> Problem
Write out the entire listing below exactly, with the pictures left out.

==*==

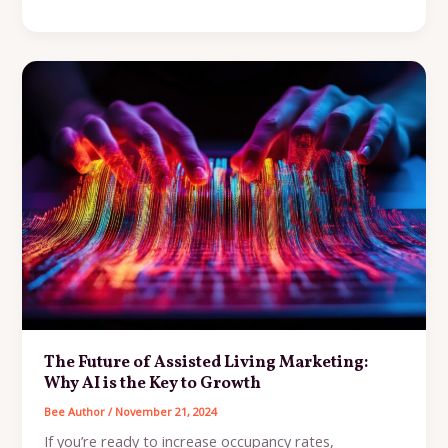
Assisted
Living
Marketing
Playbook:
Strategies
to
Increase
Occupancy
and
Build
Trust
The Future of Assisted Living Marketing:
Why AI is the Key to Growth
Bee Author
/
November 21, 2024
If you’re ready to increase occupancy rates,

==*==

> Problem solution
Assisted
Living
Marketing
Playbook:
Strategies
to
Increase
Occupancy
and
Build
Trust
The Future of Assisted Living Marketing:
Why AI is the Key to Growth
Bee Author
/
November 21, 2024
If you’re ready to increase occupancy rates,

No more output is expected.